A contract attorney is a lawyer who works on legal cases on a contract basis. Such work is generally of a temporary nature, often with no guaranteed employment term.

A contract attorney is

An attorney temporarily hired by the law office for a specific job or period. When the job or period is finished, the relationship is over.
— Brent D. Roper

==Civil litigation==
The work of contract attorneys often varies. They can be engaged activities such as document review in response to a document subpoenas or request for production of documents. In such projects, contract attorneys may review tens of thousands, if not millions, of pages of documents and mark them as responsive to a particular request, or protected as attorney work product or under the attorney–client privilege. Large firms have learned that contract attorneys can perform this work much more cost effectively than high-priced associates.

Many contract, or freelance, attorneys perform legal research, draft legal briefs, and provide a full range of other services to law firms of all sizes. These attorneys typically work for themselves, rather than for temporary agencies, and provide their services to other law firms on an as-needed basis.

Some people who hold juris doctor degrees, but who are awaiting bar admission, work as temporary professionals in law firms doing the same type of work as contract attorneys. In other situations, a law firm may, due to a conflict of interest, be required to hire a contract attorney as Cumis counsel in certain cases.

Contract attorneys typically work on a project-by-project basis and are not full-time law firm employees. However, they also develop long-lasting relationships with firms that regularly or semi-regularly send work to the contract attorney. Many small firms find that the use of contract attorneys provides them the flexibility to grow their business without hiring salaried employees.

According to the American Bar Association, law firms can add a surcharge to the fees of their contract attorneys so long as the final fee charged to the client is reasonable. Particularly in a slowing economy, the use of contract attorneys gives firms a competitive edge in the marketplace, helping them to control costs while increasing profitability.

==Assigned counsel work in criminal defense==
In counties without a public defender, or without an alternate defender, a contract attorney may be hired to do assigned counsel work. A legal aid group may be hired to do such work as if a temporary work agency, such as the Legal Aid Society of New York City. Other states or counties may have a panel of lawyers who act as contract attorneys. Some critics of this system have accused the method of leading to ineffective assistance of counsel in criminal cases.

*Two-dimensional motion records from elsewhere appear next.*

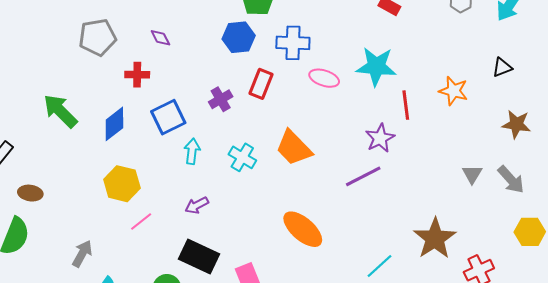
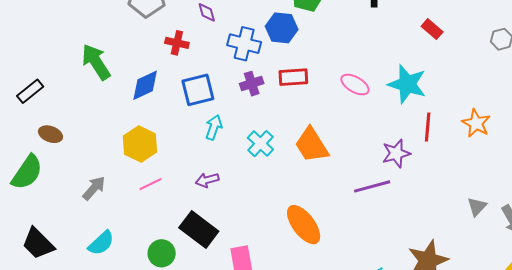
blue cross: (293, 43) -> (244, 44), moved
red rectangle: (261, 84) -> (293, 77), turned 52
gray arrow: (82, 254) -> (94, 188), moved

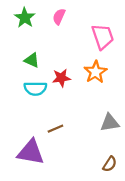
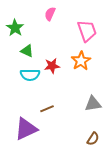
green star: (25, 18) -> (15, 28), moved
purple triangle: (31, 152) -> (26, 129), turned -35

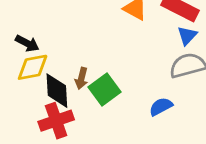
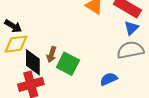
green square: (104, 89) -> (68, 64), turned -30

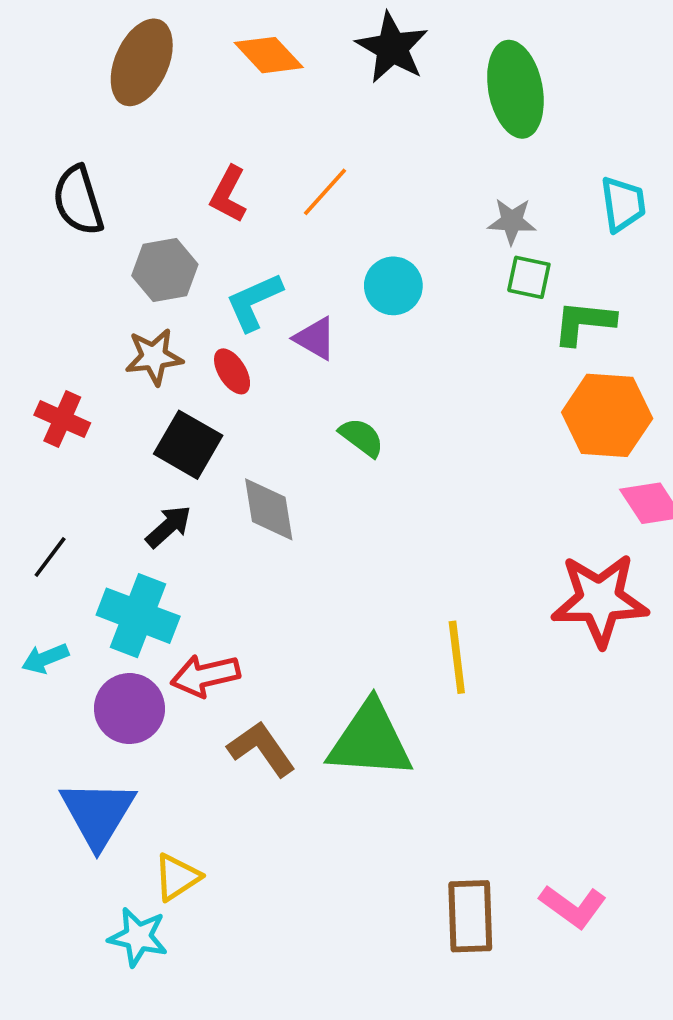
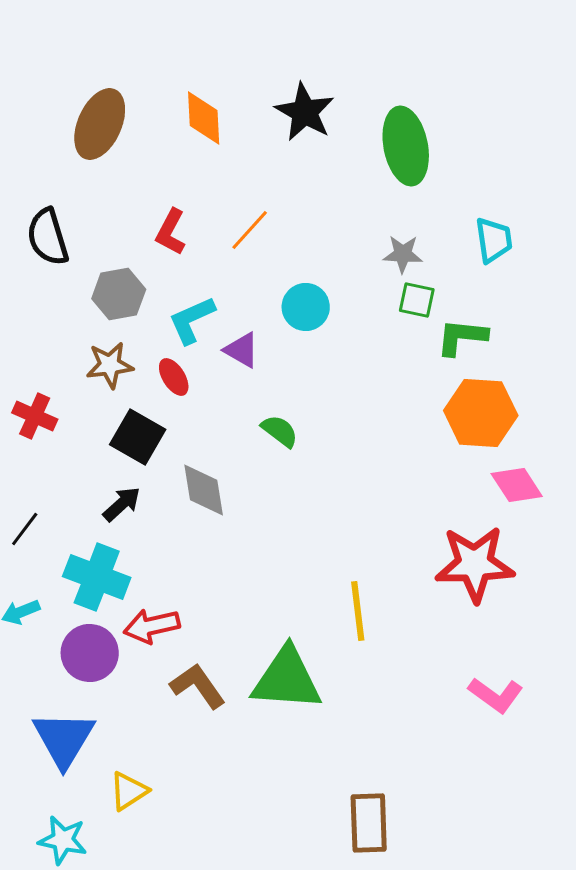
orange diamond: (269, 55) -> (204, 118), turned 40
pink L-shape: (573, 906) -> (496, 695), moved
cyan star: (138, 937) -> (63, 840), moved

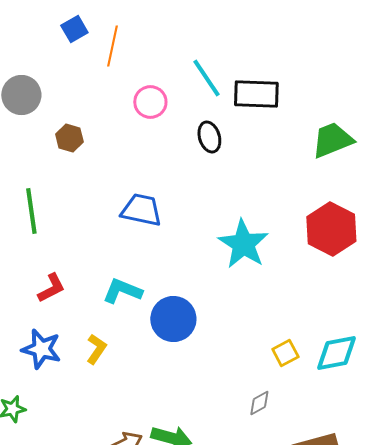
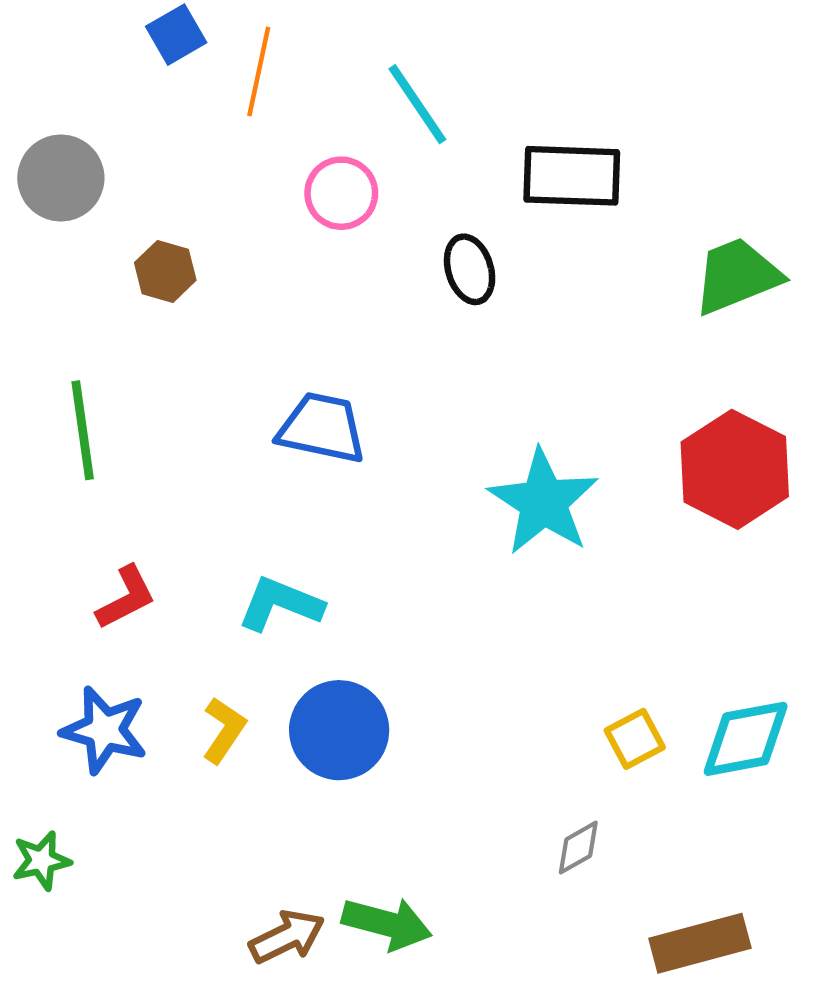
cyan line: (206, 78) -> (417, 104), moved
blue circle: (173, 319) -> (339, 730), moved

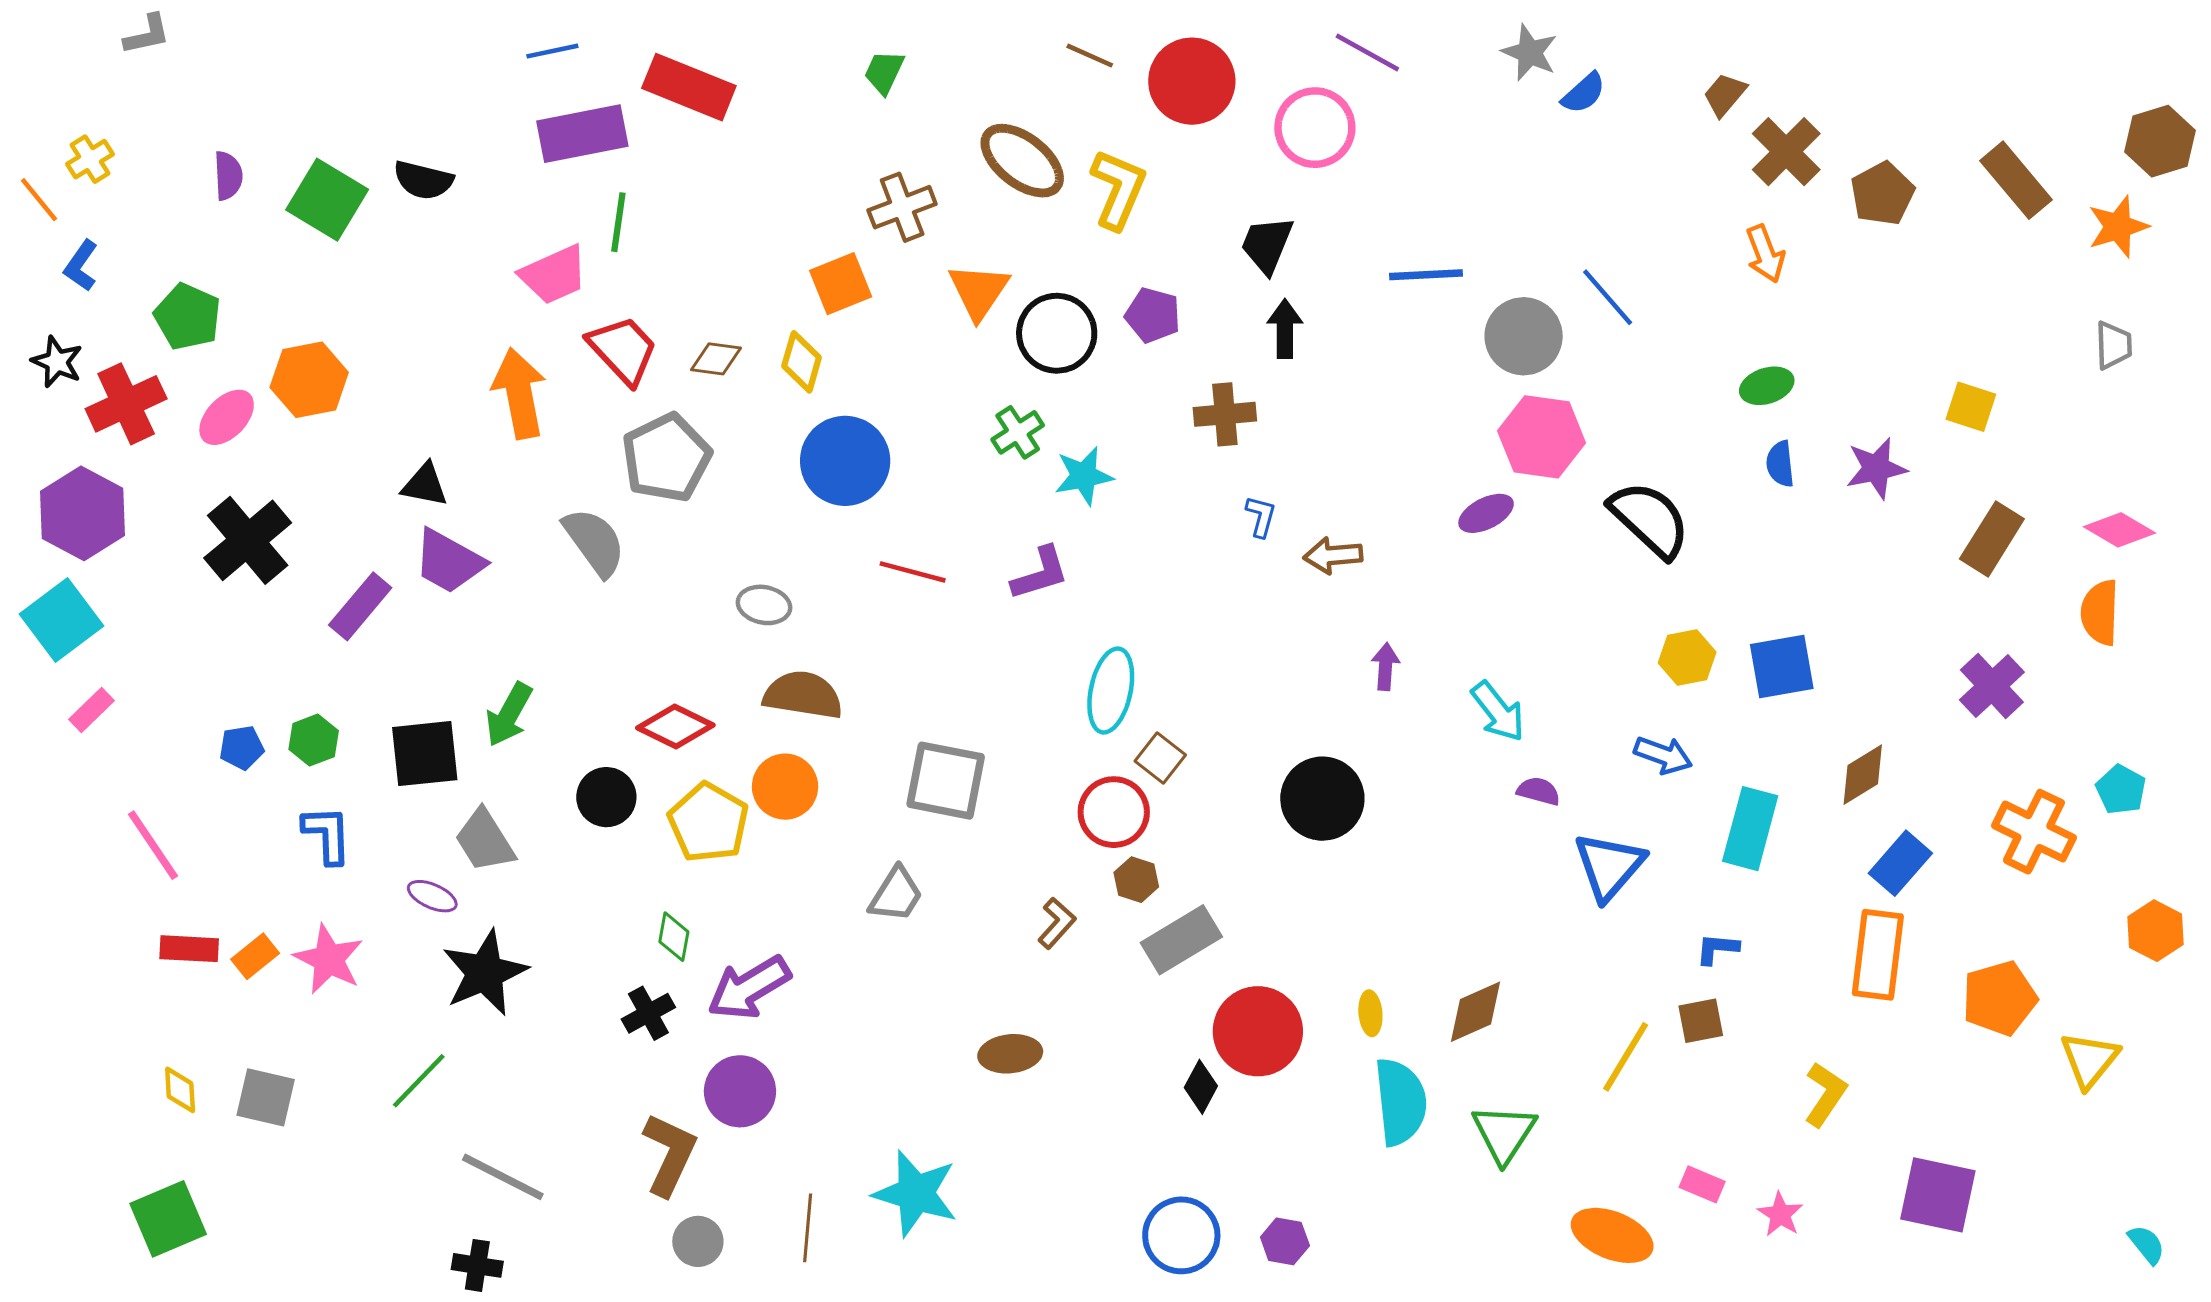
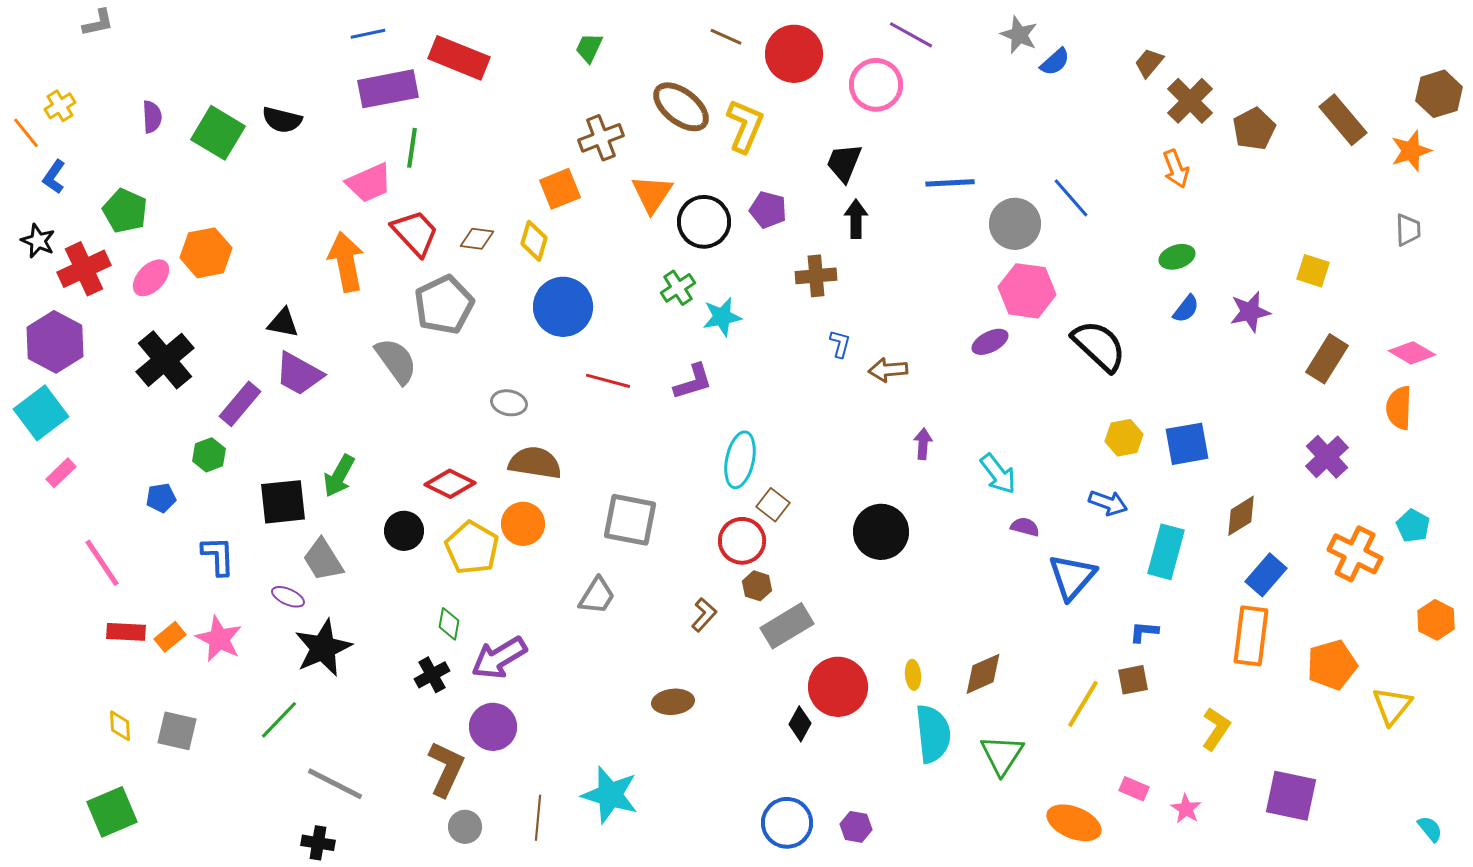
blue semicircle: (1780, 464) -> (1186, 309), turned -136
green hexagon: (314, 740) -> (209, 455), moved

==Contract legal assistant==

A law firm may, under certain circumstances, hire a freelance paralegal, commonly known as a contract legal assistant, to perform many of the tasks that a contract attorney might perform.

==Critique==
There is criticism of this practice as being harmful to the contract attorneys. According to an article in American Lawyer, a legal temp at a major New York firm reports being 'corralled in a windowless basement room littered with dead cockroaches,' where six out of seven exits were blocked.